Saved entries
+++

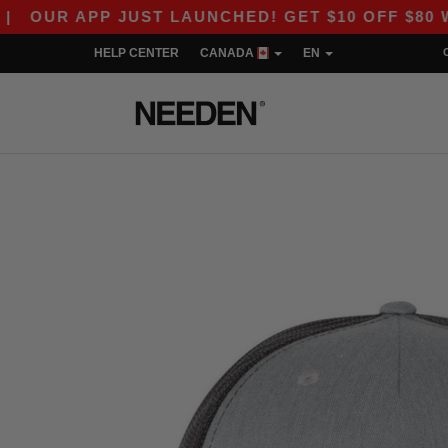
 APP JUST LAUNCHED! GET $10 OFF $80 WITH C
HELP CENTER
CANADA
EN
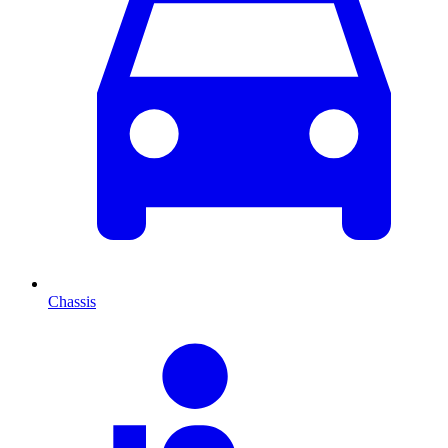
Chassis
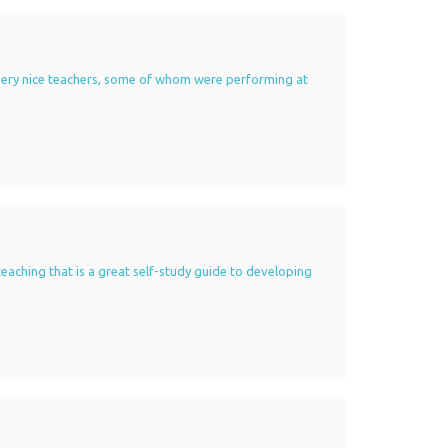
of very nice teachers, some of whom were performing at
teaching that is a great self-study guide to developing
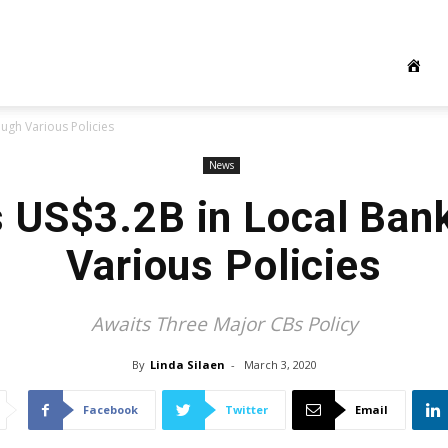
ough Various Policies
News
ts US$3.2B in Local Ban
Various Policies
Awaits Three Major CBs Policy
By
Linda Silaen
-
March 3, 2020
Facebook
Twitter
Email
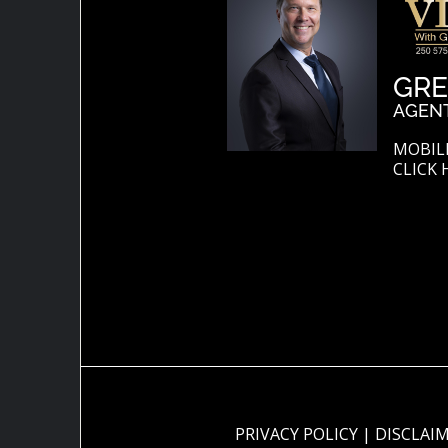
GRE
AGEN
MOBILE
CLICK 
PRIVACY POLICY
|
DISCLAI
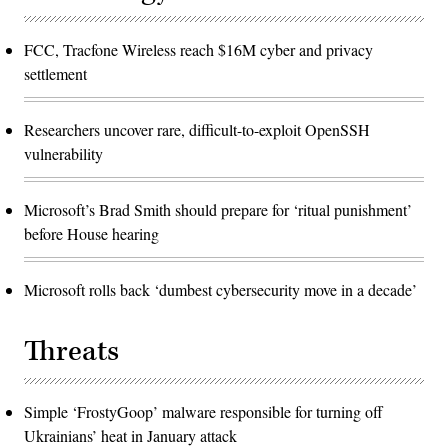
FCC, Tracfone Wireless reach $16M cyber and privacy
settlement
Researchers uncover rare, difficult-to-exploit OpenSSH
vulnerability
Microsoft’s Brad Smith should prepare for ‘ritual punishment’
before House hearing
Microsoft rolls back ‘dumbest cybersecurity move in a decade’
Threats
Simple ‘FrostyGoop’ malware responsible for turning off
Ukrainians’ heat in January attack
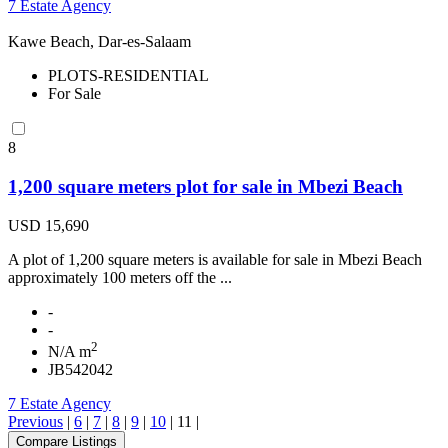
7 Estate Agency
Kawe Beach, Dar-es-Salaam
PLOTS-RESIDENTIAL
For Sale
8
1,200 square meters plot for sale in Mbezi Beach
USD 15,690
A plot of 1,200 square meters is available for sale in Mbezi Beach
approximately 100 meters off the ...
-
-
2
N/A m
JB542042
7 Estate Agency
Previous
|
6
|
7
|
8
|
9
|
10
|
11
|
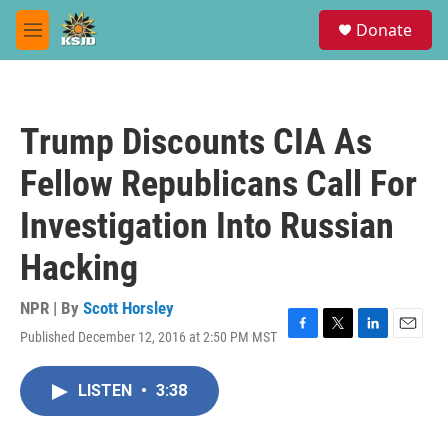
Skip to main content
S
Donate
e
M
a
e
r
n
c
u
h
Trump Discounts CIA As
u
e
Fellow Republicans Call For
r
y
Investigation Into Russian
Hacking
NPR | By
Scott Horsley
Published December 12, 2016 at 2:50 PM MST
F
T
L
E
a
w
i
m
c
i
n
a
LISTEN
•
3:38
e
t
k
i
b
t
e
l
o
e
d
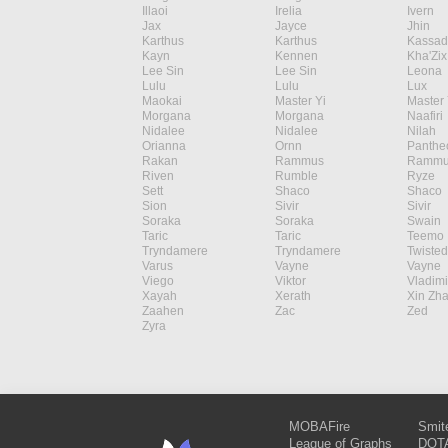
Illaoi
Irelia
Ivern
Jax
Jayce
Jhin
Karthus
Karthus
Kassad
Kayn
Kennen
Kha'Zix
Lee Sin
Lee Sin
Leona
Lulu
Lulu
Lux
Maokai
Master Yi
Master 
Morgana
Morgana
Naafiri
Nidalee
Nidalee
Nilah
Orianna
Ornn
Panthe
Rakan
Rammus
Rammu
Riven
Rumble
Ryze
Sett
Shaco
Shaco
Sion
Sivir
Sivir
Soraka
Soraka
Swain
Taric
Taric
Teemo
Tryndamere
Tryndamere
Twisted
Varus
Vayne
Vayne
Viego
Viktor
Vladimi
Xayah
Xerath
Xin Zh
Zaahen
Zac
Zed
Zyra
MOBAFire
Smit
League of Graphs
DOTA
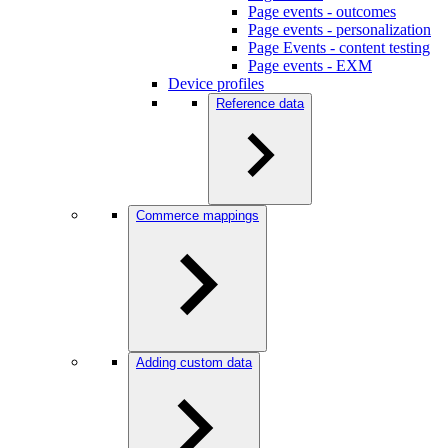
Page events - outcomes
Page events - personalization
Page Events - content testing
Page events - EXM
Device profiles
Reference data
Commerce mappings
Adding custom data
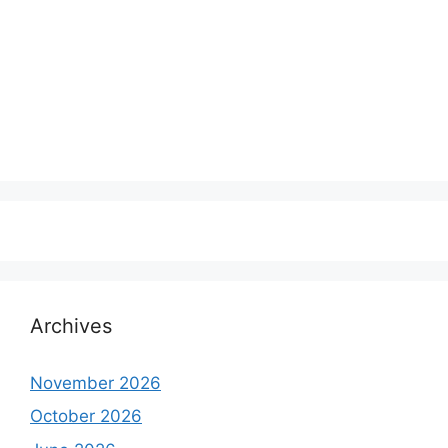
Archives
November 2026
October 2026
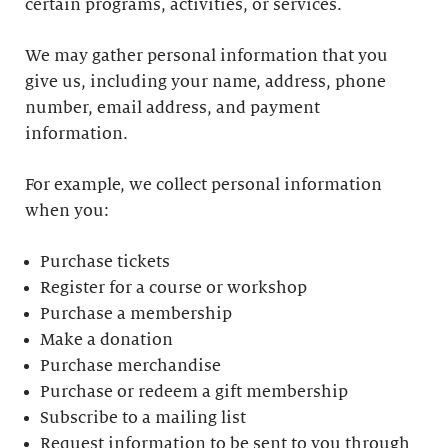
certain programs, activities, or services.
We may gather personal information that you
give us, including your name, address, phone
number, email address, and payment
information.
For example, we collect personal information
when you:
Purchase tickets
Register for a course or workshop
Purchase a membership
Make a donation
Purchase merchandise
Purchase or redeem a gift membership
Subscribe to a mailing list
Request information to be sent to you through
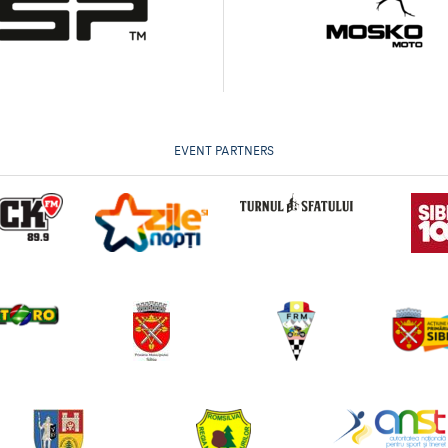
EVENT PARTNERS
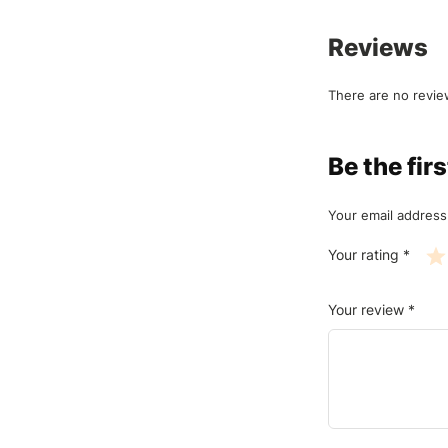
Reviews
There are no revie
Be the fi
Your email address 
Your rating
*
Your review
*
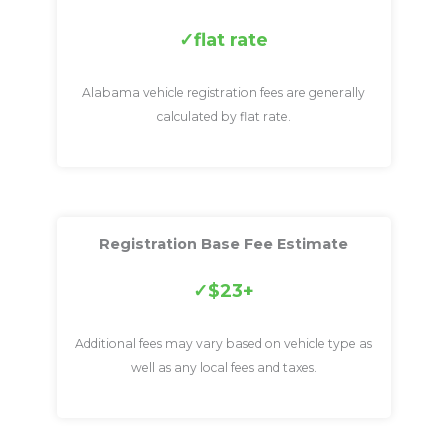
flat rate
Alabama vehicle registration fees are generally
calculated by flat rate.
Registration Base Fee Estimate
$23+
Additional fees may vary based on vehicle type as
well as any local fees and taxes.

+++

What must be returned is the line with "Alabama vehicle registration" plus every line after it to the end of the entries, exactly as they appear.

Alabama vehicle registration fees are generally
calculated by flat rate.
Registration Base Fee Estimate
$23+
Additional fees may vary based on vehicle type as
well as any local fees and taxes.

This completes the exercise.